1. La adsorción de anticuerpos

1. Pesar 120 mg de proteína A Sepharose en un tubo cónico de 15-ml (Falcon). Como 15 mg Proteína A-Sepharose se necesita para cada inmunoprecipitación (IP), esta cantidad es suficiente para 8 IPs. Añadir 5 ml de tampón fosfato 0,1 M (pH 7,4) y dejar que la Proteína A Sepharose se hinchan durante 30 min a 4 ° C.

(Tenga en cuenta que todos los pasos de este punto sobre el que se lleva a cabo con guantes para evitar la contaminación con la queratina y en hielo para evitar la degradación de proteínas / disociación complejo.)

2. Centrifugar durante 60 segundos a 1.000 xg y 4 ° C para sedimentar la proteína A Sepharose hinchada. Retirar con cuidado el sobrenadante y resuspender las perlas en 5 ml de tampón fosfato 0,1 M (pH 7,4). Repita este paso tres veces para lavar las perlas a fondo.
3. Después del último paso de centrifugación, eliminar el sobrenadante y dejar aproximadamente 0,5 ml de tampón de fosfato. Añadir 0,9 ml de 0,5 M de tampón fosfato (pH 7,4), 400l afinidad purificado anticuerpos primarios (50 l por IP) contra la proteína diana (aquí hsp70B), y 16 mu l anticuerpos contra una proteína de control (aquí CF1β). Llenar con ddH ₂ O hasta un volumen total de 5 ml.

(Tenga en cuenta que los anticuerpos purificados por afinidad se debe utilizar para reducir la contaminación por las IgG inespecíficos, que interfieren con nano-LC-MS análisis - por un protocolo ver Willmund et al (2005) ¹⁰ CF1β se precipita como control de carga y fue elegido.. porque es abundante y, después de la lisis celular, presentes en fracciones soluble y de membrana. alternativa, los niveles de proteínas contaminantes se pueden utilizar para normalizar para la carga desigual.)
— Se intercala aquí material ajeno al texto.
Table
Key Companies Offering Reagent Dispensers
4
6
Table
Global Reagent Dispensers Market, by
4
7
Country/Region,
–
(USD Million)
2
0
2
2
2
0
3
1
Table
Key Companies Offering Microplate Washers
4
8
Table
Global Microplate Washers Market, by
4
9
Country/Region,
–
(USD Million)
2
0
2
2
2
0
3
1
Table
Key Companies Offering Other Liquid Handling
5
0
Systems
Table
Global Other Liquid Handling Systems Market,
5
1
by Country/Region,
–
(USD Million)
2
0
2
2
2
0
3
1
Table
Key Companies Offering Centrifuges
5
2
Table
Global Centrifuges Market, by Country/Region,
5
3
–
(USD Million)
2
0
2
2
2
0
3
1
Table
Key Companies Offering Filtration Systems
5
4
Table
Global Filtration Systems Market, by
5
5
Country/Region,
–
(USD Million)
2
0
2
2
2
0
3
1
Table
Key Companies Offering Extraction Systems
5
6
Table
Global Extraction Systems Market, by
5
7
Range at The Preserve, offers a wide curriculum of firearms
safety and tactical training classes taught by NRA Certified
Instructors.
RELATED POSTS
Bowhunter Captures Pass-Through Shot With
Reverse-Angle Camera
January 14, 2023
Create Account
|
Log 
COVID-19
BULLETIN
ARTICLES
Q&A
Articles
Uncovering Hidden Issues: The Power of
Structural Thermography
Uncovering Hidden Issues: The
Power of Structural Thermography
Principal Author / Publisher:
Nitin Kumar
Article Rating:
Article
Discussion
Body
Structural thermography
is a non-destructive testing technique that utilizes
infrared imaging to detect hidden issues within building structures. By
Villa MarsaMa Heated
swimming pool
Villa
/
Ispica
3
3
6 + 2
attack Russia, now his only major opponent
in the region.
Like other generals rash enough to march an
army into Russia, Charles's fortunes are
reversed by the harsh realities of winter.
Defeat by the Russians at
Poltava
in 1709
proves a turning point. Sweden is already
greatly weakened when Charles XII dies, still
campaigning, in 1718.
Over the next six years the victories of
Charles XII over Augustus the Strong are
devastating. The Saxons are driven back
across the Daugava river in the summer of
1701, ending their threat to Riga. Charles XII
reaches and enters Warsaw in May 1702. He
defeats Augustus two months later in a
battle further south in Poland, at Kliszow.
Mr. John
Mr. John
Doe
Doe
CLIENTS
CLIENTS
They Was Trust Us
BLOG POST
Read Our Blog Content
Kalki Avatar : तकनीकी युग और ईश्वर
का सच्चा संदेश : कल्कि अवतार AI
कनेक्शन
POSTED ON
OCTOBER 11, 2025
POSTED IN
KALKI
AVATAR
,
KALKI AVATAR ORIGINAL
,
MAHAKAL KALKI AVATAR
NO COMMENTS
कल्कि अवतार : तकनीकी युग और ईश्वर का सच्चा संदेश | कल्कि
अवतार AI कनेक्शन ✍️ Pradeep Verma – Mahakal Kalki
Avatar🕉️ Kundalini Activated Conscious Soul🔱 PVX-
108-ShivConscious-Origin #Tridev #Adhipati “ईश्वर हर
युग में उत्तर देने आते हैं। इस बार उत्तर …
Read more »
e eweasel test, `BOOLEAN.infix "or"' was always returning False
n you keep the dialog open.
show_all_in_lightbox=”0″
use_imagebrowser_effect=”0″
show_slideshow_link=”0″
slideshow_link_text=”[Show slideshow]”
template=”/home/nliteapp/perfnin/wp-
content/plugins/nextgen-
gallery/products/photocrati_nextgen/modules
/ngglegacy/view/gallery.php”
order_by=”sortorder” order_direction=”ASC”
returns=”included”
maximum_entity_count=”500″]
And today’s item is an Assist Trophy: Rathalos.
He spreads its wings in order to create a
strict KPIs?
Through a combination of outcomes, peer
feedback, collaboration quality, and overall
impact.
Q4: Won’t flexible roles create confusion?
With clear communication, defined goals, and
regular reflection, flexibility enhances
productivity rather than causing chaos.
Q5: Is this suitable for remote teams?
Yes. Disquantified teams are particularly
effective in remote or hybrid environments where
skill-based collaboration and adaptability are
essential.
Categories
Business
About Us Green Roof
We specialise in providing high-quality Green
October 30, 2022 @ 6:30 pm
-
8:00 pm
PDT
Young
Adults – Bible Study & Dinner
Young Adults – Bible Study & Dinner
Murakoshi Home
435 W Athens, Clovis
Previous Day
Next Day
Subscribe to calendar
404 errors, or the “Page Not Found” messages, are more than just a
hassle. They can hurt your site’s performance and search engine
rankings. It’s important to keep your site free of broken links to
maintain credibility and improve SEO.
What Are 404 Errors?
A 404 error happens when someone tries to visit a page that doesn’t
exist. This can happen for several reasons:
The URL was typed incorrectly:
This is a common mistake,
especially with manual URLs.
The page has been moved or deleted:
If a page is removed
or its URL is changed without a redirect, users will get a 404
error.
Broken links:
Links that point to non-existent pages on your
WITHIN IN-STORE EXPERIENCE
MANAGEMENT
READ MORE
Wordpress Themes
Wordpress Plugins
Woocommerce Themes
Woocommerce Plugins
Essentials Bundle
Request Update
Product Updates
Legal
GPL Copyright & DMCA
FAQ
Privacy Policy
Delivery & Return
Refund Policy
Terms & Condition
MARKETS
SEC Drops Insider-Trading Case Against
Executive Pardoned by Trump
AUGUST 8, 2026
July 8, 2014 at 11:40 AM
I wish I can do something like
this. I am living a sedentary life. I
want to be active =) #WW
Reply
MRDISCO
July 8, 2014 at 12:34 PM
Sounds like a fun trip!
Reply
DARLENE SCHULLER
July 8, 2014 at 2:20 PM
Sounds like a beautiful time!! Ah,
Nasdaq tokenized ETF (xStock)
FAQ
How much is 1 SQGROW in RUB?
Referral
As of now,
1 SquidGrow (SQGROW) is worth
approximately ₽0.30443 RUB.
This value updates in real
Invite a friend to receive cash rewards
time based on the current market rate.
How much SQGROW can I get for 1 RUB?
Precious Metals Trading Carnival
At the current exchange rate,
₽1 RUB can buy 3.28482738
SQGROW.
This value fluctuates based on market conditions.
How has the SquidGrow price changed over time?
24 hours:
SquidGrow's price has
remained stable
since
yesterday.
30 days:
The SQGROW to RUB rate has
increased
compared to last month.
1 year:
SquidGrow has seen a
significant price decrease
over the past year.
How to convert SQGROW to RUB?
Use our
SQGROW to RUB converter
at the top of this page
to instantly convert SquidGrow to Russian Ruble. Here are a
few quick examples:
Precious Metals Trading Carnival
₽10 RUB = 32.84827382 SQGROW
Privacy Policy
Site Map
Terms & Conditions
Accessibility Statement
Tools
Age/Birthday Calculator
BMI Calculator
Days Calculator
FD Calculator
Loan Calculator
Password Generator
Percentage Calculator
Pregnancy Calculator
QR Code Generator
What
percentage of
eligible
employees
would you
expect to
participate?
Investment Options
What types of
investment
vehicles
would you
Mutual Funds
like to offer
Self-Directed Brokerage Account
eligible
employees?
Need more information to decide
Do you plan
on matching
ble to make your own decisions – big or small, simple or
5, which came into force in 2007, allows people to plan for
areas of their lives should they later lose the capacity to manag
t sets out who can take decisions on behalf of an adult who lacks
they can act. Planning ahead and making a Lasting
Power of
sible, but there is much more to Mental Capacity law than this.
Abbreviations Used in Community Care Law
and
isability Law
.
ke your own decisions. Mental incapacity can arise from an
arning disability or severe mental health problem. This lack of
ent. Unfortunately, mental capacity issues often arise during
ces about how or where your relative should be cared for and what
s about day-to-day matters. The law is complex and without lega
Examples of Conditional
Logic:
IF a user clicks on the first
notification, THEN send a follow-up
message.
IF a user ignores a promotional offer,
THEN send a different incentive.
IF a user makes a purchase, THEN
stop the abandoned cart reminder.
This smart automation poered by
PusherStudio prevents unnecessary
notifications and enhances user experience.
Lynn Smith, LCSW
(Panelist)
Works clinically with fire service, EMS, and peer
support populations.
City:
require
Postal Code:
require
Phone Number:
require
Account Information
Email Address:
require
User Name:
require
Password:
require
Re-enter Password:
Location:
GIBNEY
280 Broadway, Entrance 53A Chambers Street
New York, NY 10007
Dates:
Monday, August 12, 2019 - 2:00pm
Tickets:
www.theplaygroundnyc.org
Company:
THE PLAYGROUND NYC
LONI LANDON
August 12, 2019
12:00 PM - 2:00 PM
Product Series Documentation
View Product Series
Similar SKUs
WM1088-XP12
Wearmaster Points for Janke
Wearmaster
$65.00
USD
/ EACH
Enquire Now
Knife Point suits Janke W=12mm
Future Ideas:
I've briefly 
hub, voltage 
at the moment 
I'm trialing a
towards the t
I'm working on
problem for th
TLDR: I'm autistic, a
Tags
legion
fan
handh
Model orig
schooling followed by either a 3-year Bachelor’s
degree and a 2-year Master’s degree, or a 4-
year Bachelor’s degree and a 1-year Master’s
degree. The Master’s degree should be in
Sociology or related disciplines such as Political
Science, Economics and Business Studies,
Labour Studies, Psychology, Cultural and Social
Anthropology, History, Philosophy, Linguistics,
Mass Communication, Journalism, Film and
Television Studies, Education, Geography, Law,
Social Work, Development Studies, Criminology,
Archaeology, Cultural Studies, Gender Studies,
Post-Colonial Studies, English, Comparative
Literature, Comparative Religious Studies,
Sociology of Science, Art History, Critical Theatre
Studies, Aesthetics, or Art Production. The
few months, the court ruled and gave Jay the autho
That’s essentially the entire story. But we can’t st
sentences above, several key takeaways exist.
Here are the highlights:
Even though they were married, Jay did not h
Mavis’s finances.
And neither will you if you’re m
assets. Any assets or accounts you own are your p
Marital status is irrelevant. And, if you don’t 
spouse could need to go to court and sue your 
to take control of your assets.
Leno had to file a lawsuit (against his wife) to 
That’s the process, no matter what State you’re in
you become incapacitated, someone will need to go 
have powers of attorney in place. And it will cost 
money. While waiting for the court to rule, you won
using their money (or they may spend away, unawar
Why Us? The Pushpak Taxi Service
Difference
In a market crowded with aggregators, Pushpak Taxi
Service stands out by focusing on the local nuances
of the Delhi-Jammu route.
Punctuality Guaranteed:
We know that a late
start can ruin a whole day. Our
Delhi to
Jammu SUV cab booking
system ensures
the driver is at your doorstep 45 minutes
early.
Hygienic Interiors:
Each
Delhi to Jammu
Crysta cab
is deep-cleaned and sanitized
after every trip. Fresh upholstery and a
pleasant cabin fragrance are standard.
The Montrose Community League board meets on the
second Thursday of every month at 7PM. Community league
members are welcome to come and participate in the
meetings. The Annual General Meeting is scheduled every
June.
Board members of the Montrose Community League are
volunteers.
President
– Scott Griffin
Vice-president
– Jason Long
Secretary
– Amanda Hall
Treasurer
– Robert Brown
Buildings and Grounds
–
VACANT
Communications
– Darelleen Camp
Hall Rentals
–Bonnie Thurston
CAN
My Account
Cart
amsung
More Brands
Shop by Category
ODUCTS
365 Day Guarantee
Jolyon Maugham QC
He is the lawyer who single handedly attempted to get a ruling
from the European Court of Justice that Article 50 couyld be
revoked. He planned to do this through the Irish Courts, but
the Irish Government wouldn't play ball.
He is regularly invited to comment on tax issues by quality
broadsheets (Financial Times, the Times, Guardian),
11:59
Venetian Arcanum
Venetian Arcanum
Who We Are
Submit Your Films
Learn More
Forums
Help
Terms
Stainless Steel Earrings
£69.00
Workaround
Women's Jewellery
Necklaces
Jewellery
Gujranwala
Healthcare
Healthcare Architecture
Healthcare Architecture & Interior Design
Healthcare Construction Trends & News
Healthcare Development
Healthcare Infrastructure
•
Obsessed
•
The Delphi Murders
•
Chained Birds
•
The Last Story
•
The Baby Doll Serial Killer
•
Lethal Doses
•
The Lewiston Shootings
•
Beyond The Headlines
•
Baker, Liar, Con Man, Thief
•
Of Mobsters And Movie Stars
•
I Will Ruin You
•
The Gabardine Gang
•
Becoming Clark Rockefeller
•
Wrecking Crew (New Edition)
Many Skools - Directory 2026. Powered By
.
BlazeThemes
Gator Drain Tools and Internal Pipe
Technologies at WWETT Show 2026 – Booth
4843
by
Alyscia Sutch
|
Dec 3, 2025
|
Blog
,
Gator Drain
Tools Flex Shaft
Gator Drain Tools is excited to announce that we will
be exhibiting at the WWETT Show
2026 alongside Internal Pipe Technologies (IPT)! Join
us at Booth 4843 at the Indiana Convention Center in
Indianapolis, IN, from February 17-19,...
4. Permitir Proteína A Sepharose bolas a IgGs de adsorber durante una incubación de 1-hr a 25 ° C sobre un rodillo de tubo (CAT RM5W, 36 rpm).
5. Centrifugar durante 60 segundos a 1.000 xg y 4 ° C para sedimentar la proteína A Sepharose. Retire con cuidado el sobrenadante y resuspend las perlas en 5 ml de 0,1 M de tampón borato de sodio (pH 9,0). Repita este paso tres veces para eliminar completamente las aminas que apagan el agente de reticulación.
6. Pesar 25,9 mg de fresco, sólido dimethylpimelimidate y resuspender en 5 ml de tampón borato 0,1 M de sodio (pH 9,0) para obtener una concentración final de 20 mM. Añadir esta solución a la proteína A Sefarosa.
7. Permitir IgG para reticular a la proteína A durante 30 min a 25 ° C sobre un rodillo de tubo.
8. Centrifugar durante 60 segundos a 1.000 xg y 4 ° C para sedimentar las perlas. Retirar con cuidado el sobrenadante y resuspender las perlas en 5 ml de 1 M Tris-HCl (pH 7,5) para apagar reticulante libre. Repetir este paso una vez y se incuba durante 2 horas a 25 ° C o 12-24 horas a 4 ° C en un tubo enrollador.
9. Opcional: si proteína A Sepharose bolas unidas a IgG no son utilizados directamente por IP, almacenamiento de hasta una semana es posible. Para ello, se centrifuga durante 60 segundos a 1.000 xg y 4 ° C para sedimentar las perlas, retirar cuidadosamente el supernperlas atant y se resuspende en 5 ml de tampón fosfato 0,1 M (pH 7,5) que contenía 0,02% de azida de sodio y se almacena a 4 ° C hasta su uso posterior.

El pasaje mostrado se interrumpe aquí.